Low-Power Switching of Phase-Change Materials with Carbon Nanotube Electrodes
Phase change materials (PCMs) are promising candidates for future data storage and reconfigurable electronics; however high programming currents have so far presented a challenge to realize ultra-low power operation. In this work, we enable control of PCM bits using single-wall carbon nanotubes (CNT), which represent the ultimate nanoscale electrodes; this reduces programming currents to the 1-10 μA range, up to two orders of magnitude below present state-of-the-art. I first created nanogaps (20 to 300 nm) in the middle of CNTs via electrical breakdown. Then I sputter-deposited a 10-nm film of amorphous GST to cover the device and fill the nanogaps (Fig. 1). This forms PCM devices with CNT electrodes and extremely small bit volumes, of the order of just a few hundreds of cubic nanometers. The CNT electrodes are very effective in addressing nanometer scale PCM bits, and thus the programming current and energy are scaled down significantly. This is confirmed by electrical characterization showing amorphous-to-crystalline switching at ~1 μA and ~3 V (Fig. 1). Reversible switching is obtained using pulsed voltages, with crystalline-to-amorphous transitions at <5 μA and <100 fJ per bit, approximately two orders of magnitude lower than existing state-of-the-art PCM devices.
Biography: Feng Xiong received his undergraduate degree in Electrical Engineering from the National University of Singapore, where he graduated with First Class Honors in 2008. He has completed his Masters in Electrical and Computer Engineering at the University of Illinois at Urbana-Champaign and is currently working with Prof. Eric Pop on Ultra-low power phase change memory with carbon nanotube interconnects. He has received several awards during his tenure at UIUC, including the Beckman Institute Graduate Fellowship.
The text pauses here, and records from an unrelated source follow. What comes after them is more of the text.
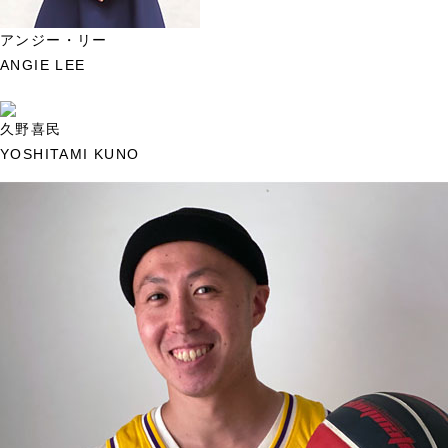
アンジー・リー
ANGIE LEE
久野喜民
YOSHITAMI KUNO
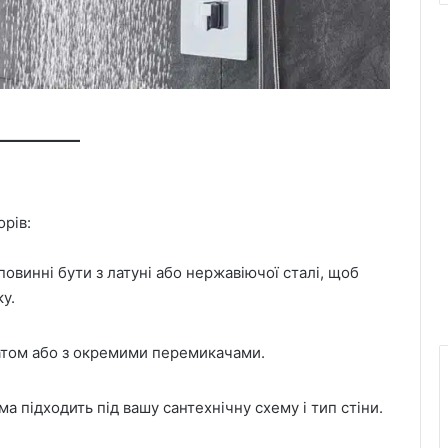
орів:
повинні бути з латуні або нержавіючої сталі, щоб
у.
атом або з окремими перемикачами.
 підходить під вашу сантехнічну схему і тип стіни.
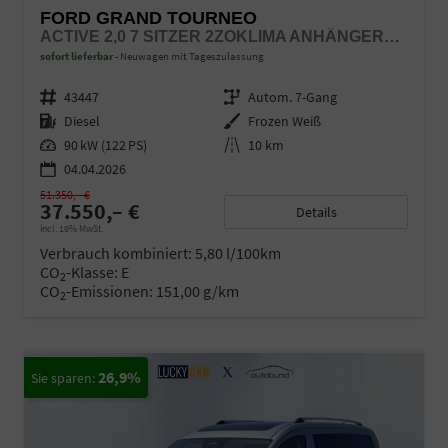
FORD GRAND TOURNEO
ACTIVE 2,0 7 SITZER 2ZOKLIMA ANHÄNGERKUPPLUNG PANORAMADACH AGR SITZE SITZHEIZUNG EINPARKHILFE KAMERA 17 ZOLL LEICHTMETALL ACC
sofort lieferbar
Neuwagen mit Tageszulassung
Fahrzeugnr.
43447
Getriebe
Autom. 7-Gang
Kraftstoff
Diesel
Außenfarbe
Frozen Weiß
Leistung
90 kW (122 PS)
Kilometerstand
10 km
04.04.2026
51.350,– €
37.550,– €
Details
incl. 19% MwSt.
Verbrauch kombiniert:
5,80 l/100km
CO
-Klasse:
E
2
CO
-Emissionen:
151,00 g/km
2
26,9%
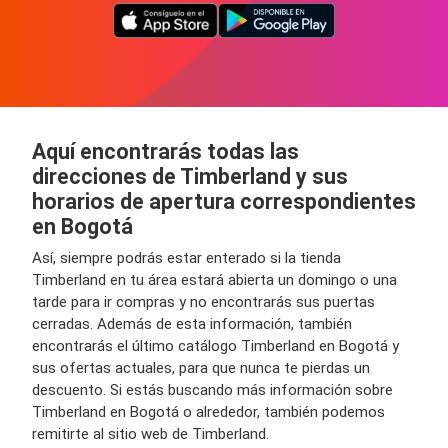
Aquí encontrarás todas las
direcciones de Timberland y sus
horarios de apertura correspondientes
en Bogotá
Así, siempre podrás estar enterado si la tienda
Timberland en tu área estará abierta un domingo o una
tarde para ir compras y no encontrarás sus puertas
cerradas. Además de esta información, también
encontrarás el último catálogo Timberland en Bogotá y
sus ofertas actuales, para que nunca te pierdas un
descuento. Si estás buscando más información sobre
Timberland en Bogotá o alrededor, también podemos
remitirte al sitio web de Timberland.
Uncertainty Quantification in Microsystems
Microfabrication technologies are highly prone to process variations which cause the performance of a device to significantly deviate from the specifications that it was designed for. This makes it imperative to take these variations or uncertainties in account when designing robust microsystems. In this talk, we look at various numerical tools for representing uncertainties and quantifying their effect on specific design metrics. These tools augment traditional design methods by placing them in a larger framework to simulate the effect of variations in device parameters with speed and accuracy. This process involves using experimental data to generate stochastic models, which are then efficiently propagated through the system. The final statistics of the output metrics provide an estimate of the amount of variation expected in the actual device. We consider examples of simple micromechanical switches that integrate electrostatic and electrothermal actuation. Stochastic models are estimated from measurements of device parameters like stiffness and thermal conductivity as well as the inter-electrode gap. These data-driven estimates are then applied to numerical models of the devices and statistics are computed for the output displacement of the actuators. We show how the results predicted by the models accurately reproduce experimentally observed values.
Biography: Aravind Alwan is a graduate student in Mechanical Engineering at the University of Illinois, Urbana-Champaign. He received his B. Tech degree in Engineering Physics at the Indian Institute of Technology, Delhi and his MS in Mechanical Engineering from UIUC. He is currently pursuing his doctoral studies with a focus on uncertainty quantification in microsystems. His research interests include numerical simulation of microsystems, stochastic modeling and developing propagation methods to perform uncertainty quantification in these systems. He is a recipient of the CSE Fellowship awarded by the Department of Computational Science and Engineering, UIUC and the Summer Undergraduate Research Award from IIT Delhi.